#### [Data for review]
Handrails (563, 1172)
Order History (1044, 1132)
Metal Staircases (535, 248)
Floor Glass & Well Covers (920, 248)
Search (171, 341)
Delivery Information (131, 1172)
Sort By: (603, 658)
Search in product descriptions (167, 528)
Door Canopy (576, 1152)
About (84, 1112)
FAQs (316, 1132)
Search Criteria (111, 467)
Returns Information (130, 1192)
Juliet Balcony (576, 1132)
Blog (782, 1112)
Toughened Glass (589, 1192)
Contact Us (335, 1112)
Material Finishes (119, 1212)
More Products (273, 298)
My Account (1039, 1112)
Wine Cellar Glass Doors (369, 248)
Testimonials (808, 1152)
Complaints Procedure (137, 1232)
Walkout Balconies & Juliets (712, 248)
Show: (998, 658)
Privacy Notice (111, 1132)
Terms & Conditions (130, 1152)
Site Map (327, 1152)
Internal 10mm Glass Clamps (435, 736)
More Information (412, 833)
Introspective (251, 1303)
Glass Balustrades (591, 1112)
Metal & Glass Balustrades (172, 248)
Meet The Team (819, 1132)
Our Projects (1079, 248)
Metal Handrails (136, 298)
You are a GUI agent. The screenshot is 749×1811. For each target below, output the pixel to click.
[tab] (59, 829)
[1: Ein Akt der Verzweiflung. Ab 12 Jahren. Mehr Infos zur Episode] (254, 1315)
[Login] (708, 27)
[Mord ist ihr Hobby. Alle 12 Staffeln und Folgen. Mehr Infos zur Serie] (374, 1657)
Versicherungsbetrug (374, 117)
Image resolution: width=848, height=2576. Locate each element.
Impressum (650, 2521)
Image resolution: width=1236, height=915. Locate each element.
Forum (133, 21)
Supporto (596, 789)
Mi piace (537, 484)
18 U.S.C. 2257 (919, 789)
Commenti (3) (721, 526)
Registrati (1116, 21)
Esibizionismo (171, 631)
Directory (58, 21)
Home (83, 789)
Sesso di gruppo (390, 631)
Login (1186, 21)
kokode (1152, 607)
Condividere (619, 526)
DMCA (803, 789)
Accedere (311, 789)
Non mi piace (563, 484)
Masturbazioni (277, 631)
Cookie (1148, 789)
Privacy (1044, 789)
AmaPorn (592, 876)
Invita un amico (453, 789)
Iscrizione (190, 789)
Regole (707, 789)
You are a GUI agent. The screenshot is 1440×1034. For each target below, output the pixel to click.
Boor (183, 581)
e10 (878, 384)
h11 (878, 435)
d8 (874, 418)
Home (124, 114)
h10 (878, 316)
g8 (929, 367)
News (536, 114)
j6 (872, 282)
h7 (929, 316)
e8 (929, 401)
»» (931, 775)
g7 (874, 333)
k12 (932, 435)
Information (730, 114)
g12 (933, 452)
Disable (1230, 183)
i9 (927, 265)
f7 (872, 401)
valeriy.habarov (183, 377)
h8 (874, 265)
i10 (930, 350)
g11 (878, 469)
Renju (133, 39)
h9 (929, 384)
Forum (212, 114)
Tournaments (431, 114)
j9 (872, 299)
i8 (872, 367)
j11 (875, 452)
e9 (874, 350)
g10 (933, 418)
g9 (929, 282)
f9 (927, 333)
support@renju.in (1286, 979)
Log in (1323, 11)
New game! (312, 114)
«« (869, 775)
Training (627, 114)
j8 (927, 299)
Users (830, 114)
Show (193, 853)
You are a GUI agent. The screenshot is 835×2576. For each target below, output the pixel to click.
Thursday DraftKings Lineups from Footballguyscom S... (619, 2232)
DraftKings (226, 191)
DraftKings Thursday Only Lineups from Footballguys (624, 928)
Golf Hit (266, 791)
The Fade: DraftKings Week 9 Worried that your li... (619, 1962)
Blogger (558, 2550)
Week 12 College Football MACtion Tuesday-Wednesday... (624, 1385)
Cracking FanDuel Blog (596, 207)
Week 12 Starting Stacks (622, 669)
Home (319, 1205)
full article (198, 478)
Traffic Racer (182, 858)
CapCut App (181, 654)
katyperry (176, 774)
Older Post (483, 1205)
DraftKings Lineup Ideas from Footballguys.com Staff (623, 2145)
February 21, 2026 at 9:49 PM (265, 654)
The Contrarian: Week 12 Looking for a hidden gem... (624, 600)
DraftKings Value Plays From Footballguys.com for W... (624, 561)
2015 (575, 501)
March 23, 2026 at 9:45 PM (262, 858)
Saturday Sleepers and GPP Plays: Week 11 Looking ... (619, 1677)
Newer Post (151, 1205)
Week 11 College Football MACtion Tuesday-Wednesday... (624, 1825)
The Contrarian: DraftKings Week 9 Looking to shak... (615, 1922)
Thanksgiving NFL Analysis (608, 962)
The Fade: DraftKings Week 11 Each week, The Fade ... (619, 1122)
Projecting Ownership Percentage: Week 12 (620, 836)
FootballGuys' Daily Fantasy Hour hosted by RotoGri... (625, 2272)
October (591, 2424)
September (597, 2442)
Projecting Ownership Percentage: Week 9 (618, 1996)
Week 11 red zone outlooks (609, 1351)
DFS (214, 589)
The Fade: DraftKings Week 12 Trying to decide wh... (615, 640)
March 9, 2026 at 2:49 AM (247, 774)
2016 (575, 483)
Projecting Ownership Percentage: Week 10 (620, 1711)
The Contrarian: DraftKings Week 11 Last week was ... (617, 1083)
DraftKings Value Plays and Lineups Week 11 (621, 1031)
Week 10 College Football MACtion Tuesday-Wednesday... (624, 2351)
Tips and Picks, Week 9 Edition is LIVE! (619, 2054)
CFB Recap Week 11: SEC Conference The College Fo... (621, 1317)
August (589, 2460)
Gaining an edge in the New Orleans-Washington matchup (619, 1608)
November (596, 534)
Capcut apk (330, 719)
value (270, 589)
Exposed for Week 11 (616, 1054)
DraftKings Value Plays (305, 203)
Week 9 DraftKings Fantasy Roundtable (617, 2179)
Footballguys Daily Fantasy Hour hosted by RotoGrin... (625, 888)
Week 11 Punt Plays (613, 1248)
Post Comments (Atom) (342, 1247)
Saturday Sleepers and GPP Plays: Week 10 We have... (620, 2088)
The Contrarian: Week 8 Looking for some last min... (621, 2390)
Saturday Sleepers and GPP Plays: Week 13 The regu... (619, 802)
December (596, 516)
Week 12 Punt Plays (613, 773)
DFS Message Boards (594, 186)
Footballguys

#### [Task directions]
All the entries above must be repeated exactly as they were given.

#### [Response]
Handrails (563, 1172)
Order History (1044, 1132)
Metal Staircases (535, 248)
Floor Glass & Well Covers (920, 248)
Search (171, 341)
Delivery Information (131, 1172)
Sort By: (603, 658)
Search in product descriptions (167, 528)
Door Canopy (576, 1152)
About (84, 1112)
FAQs (316, 1132)
Search Criteria (111, 467)
Returns Information (130, 1192)
Juliet Balcony (576, 1132)
Blog (782, 1112)
Toughened Glass (589, 1192)
Contact Us (335, 1112)
Material Finishes (119, 1212)
More Products (273, 298)
My Account (1039, 1112)
Wine Cellar Glass Doors (369, 248)
Testimonials (808, 1152)
Complaints Procedure (137, 1232)
Walkout Balconies & Juliets (712, 248)
Show: (998, 658)
Privacy Notice (111, 1132)
Terms & Conditions (130, 1152)
Site Map (327, 1152)
Internal 10mm Glass Clamps (435, 736)
More Information (412, 833)
Introspective (251, 1303)
Glass Balustrades (591, 1112)
Metal & Glass Balustrades (172, 248)
Meet The Team (819, 1132)
Our Projects (1079, 248)
Metal Handrails (136, 298)
You are a GUI agent. The screenshot is 749×1811. For each target below, output the pixel to click.
[tab] (59, 829)
[1: Ein Akt der Verzweiflung. Ab 12 Jahren. Mehr Infos zur Episode] (254, 1315)
[Login] (708, 27)
[Mord ist ihr Hobby. Alle 12 Staffeln und Folgen. Mehr Infos zur Serie] (374, 1657)
Versicherungsbetrug (374, 117)
Image resolution: width=848, height=2576. Locate each element.
Impressum (650, 2521)
Image resolution: width=1236, height=915. Locate each element.
Forum (133, 21)
Supporto (596, 789)
Mi piace (537, 484)
18 U.S.C. 2257 (919, 789)
Commenti (3) (721, 526)
Registrati (1116, 21)
Esibizionismo (171, 631)
Directory (58, 21)
Home (83, 789)
Sesso di gruppo (390, 631)
Login (1186, 21)
kokode (1152, 607)
Condividere (619, 526)
DMCA (803, 789)
Accedere (311, 789)
Non mi piace (563, 484)
Masturbazioni (277, 631)
Cookie (1148, 789)
Privacy (1044, 789)
AmaPorn (592, 876)
Invita un amico (453, 789)
Iscrizione (190, 789)
Regole (707, 789)
You are a GUI agent. The screenshot is 1440×1034. For each target below, output the pixel to click.
Boor (183, 581)
e10 (878, 384)
h11 (878, 435)
d8 (874, 418)
Home (124, 114)
h10 (878, 316)
g8 (929, 367)
News (536, 114)
j6 (872, 282)
h7 (929, 316)
e8 (929, 401)
»» (931, 775)
g7 (874, 333)
k12 (932, 435)
Information (730, 114)
g12 (933, 452)
Disable (1230, 183)
i9 (927, 265)
f7 (872, 401)
valeriy.habarov (183, 377)
h8 (874, 265)
i10 (930, 350)
g11 (878, 469)
Renju (133, 39)
h9 (929, 384)
Forum (212, 114)
Tournaments (431, 114)
j9 (872, 299)
i8 (872, 367)
j11 (875, 452)
e9 (874, 350)
g10 (933, 418)
g9 (929, 282)
f9 (927, 333)
support@renju.in (1286, 979)
Log in (1323, 11)
New game! (312, 114)
«« (869, 775)
Training (627, 114)
j8 (927, 299)
Users (830, 114)
Show (193, 853)
You are a GUI agent. The screenshot is 835×2576. For each target below, output the pixel to click.
Thursday DraftKings Lineups from Footballguyscom S... (619, 2232)
DraftKings (226, 191)
DraftKings Thursday Only Lineups from Footballguys (624, 928)
Golf Hit (266, 791)
The Fade: DraftKings Week 9 Worried that your li... (619, 1962)
Blogger (558, 2550)
Week 12 College Football MACtion Tuesday-Wednesday... (624, 1385)
Cracking FanDuel Blog (596, 207)
Week 12 Starting Stacks (622, 669)
Home (319, 1205)
full article (198, 478)
Traffic Racer (182, 858)
CapCut App (181, 654)
katyperry (176, 774)
Older Post (483, 1205)
DraftKings Lineup Ideas from Footballguys.com Staff (623, 2145)
February 21, 2026 at 9:49 PM (265, 654)
The Contrarian: Week 12 Looking for a hidden gem... (624, 600)
DraftKings Value Plays From Footballguys.com for W... (624, 561)
2015 (575, 501)
March 23, 2026 at 9:45 PM (262, 858)
Saturday Sleepers and GPP Plays: Week 11 Looking ... (619, 1677)
Newer Post (151, 1205)
Week 11 College Football MACtion Tuesday-Wednesday... (624, 1825)
The Contrarian: DraftKings Week 9 Looking to shak... (615, 1922)
Thanksgiving NFL Analysis (608, 962)
The Fade: DraftKings Week 11 Each week, The Fade ... (619, 1122)
Projecting Ownership Percentage: Week 12 (620, 836)
FootballGuys' Daily Fantasy Hour hosted by RotoGri... (625, 2272)
October (591, 2424)
September (597, 2442)
Projecting Ownership Percentage: Week 9 (618, 1996)
Week 11 red zone outlooks (609, 1351)
DFS (214, 589)
The Fade: DraftKings Week 12 Trying to decide wh... (615, 640)
March 9, 2026 at 2:49 AM (247, 774)
2016 (575, 483)
Projecting Ownership Percentage: Week 10 (620, 1711)
The Contrarian: DraftKings Week 11 Last week was ... (617, 1083)
DraftKings Value Plays and Lineups Week 11 (621, 1031)
Week 10 College Football MACtion Tuesday-Wednesday... (624, 2351)
Tips and Picks, Week 9 Edition is LIVE! (619, 2054)
CFB Recap Week 11: SEC Conference The College Fo... (621, 1317)
August (589, 2460)
Gaining an edge in the New Orleans-Washington matchup (619, 1608)
November (596, 534)
Capcut apk (330, 719)
value (270, 589)
Exposed for Week 11 (616, 1054)
DraftKings Value Plays (305, 203)
Week 9 DraftKings Fantasy Roundtable (617, 2179)
Footballguys Daily Fantasy Hour hosted by RotoGrin... (625, 888)
Week 11 Punt Plays (613, 1248)
Post Comments (Atom) (342, 1247)
Saturday Sleepers and GPP Plays: Week 10 We have... (620, 2088)
The Contrarian: Week 8 Looking for some last min... (621, 2390)
Saturday Sleepers and GPP Plays: Week 13 The regu... (619, 802)
December (596, 516)
Week 12 Punt Plays (613, 773)
DFS Message Boards (594, 186)
Footballguys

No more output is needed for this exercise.